I appreciate that you are not likely to take the top of your cab off for repair. It just seems to me that with a seam as solid as that one on your cab, the lead is easier to do than welding and is not likely to fail due to flexing.
+1 on that. Lead filler will take less than half the time and is easily reversible if needed.
Plus, no matter how slow you weld the seam, the weld metal WILL distort (Shrink) causing a depression right at the edge of the heat affected zone. You have to get the metal hot enough to melt in order for the deposited metal to penetrate. When it cools, it shrinks. It's just the nature of welding steel. This shrinkage requires grinding, then body filler. Or just excessive grinding, (Cheating LOL) which would weaken the joint at the edge of the weld, (Knife Edge, thin spots, etc.) not to mention if you slip up with the grinder you're back to body filler again to feather out low spots you made with the grinder.

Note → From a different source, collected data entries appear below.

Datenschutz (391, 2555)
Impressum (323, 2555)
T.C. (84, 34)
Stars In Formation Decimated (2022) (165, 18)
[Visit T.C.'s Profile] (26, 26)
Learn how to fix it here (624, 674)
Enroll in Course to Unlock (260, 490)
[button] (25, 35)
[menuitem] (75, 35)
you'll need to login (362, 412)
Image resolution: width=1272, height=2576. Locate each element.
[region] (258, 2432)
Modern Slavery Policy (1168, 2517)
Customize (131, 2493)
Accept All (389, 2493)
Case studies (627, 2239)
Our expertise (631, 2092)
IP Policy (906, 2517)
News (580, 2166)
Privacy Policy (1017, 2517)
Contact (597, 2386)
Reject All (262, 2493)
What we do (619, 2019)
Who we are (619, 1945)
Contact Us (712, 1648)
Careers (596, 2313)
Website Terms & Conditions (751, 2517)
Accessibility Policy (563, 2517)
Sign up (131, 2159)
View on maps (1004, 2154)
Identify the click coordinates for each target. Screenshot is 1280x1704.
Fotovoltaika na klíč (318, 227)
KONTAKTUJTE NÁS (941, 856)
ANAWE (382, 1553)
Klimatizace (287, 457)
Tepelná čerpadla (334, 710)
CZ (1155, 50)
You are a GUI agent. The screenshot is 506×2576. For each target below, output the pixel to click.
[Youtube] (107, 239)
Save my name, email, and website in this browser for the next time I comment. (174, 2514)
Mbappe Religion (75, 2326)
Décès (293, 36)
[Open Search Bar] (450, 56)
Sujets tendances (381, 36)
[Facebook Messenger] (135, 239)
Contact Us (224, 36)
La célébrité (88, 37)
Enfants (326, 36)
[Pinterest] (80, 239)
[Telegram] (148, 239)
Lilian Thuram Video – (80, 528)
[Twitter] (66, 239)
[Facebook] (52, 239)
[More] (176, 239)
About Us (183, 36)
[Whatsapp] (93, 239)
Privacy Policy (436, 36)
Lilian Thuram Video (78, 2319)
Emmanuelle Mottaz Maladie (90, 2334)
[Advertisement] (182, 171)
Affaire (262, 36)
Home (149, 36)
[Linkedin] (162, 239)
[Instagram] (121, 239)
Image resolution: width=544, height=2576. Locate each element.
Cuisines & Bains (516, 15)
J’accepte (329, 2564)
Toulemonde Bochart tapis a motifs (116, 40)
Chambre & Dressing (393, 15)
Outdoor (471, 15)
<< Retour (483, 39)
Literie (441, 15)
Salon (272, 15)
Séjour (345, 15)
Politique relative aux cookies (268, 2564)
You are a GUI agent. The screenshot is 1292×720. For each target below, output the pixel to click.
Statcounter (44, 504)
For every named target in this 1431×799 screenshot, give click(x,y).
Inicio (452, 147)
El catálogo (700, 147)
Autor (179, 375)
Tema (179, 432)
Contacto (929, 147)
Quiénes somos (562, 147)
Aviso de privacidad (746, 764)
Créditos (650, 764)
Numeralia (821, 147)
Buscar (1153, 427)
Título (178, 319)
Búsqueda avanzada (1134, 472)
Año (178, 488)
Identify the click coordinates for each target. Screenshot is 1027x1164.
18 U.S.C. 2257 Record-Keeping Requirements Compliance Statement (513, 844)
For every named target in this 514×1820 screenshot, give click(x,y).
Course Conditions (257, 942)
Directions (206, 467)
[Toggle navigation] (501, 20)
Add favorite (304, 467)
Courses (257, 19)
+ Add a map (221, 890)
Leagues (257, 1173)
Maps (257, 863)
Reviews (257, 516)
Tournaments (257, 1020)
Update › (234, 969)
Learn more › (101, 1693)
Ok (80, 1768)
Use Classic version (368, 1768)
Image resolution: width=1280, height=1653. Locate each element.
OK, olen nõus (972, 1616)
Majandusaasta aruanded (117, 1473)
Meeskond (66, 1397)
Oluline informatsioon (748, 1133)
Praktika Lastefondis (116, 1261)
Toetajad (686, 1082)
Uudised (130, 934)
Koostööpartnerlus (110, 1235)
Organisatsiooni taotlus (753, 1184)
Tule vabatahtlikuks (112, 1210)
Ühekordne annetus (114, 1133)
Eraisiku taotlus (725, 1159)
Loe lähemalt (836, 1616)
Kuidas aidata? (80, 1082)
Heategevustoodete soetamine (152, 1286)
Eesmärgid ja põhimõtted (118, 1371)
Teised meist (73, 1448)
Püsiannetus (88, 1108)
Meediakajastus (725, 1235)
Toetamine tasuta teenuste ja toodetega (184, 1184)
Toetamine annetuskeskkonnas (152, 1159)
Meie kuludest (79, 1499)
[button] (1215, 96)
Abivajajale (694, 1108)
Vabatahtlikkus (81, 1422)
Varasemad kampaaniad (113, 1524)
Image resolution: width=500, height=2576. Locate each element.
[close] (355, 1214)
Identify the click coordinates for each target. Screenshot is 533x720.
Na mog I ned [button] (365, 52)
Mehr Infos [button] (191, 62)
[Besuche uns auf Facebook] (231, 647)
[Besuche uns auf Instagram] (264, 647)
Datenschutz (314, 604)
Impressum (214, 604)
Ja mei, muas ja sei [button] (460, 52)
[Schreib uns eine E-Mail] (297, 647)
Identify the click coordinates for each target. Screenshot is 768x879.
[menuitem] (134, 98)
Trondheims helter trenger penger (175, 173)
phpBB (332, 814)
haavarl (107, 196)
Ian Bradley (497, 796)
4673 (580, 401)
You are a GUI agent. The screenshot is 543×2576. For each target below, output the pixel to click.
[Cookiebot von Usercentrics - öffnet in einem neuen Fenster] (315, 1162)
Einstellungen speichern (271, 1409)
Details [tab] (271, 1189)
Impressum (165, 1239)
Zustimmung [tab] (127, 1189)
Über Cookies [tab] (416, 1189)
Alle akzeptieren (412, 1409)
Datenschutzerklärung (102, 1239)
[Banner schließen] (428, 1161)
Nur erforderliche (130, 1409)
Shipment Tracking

The other option is a massive amount of time with a hammer and dolly peening out the weld zone/parent metal boundry. Expert level metal finishing for those allergic to lead and plastic.

The PO that did mine used the Mig weld, grind the weld more or less flush with the parent metal, then fill with plastic method. Like I said, it came out very nice, but if it was me, I'd have gone the lead route. And I'm a 30+ year veteran welder. I weld sheetmetal everyday for a living.

And you just never know when some dummy is going to drop something heavy on your roof and oil can it.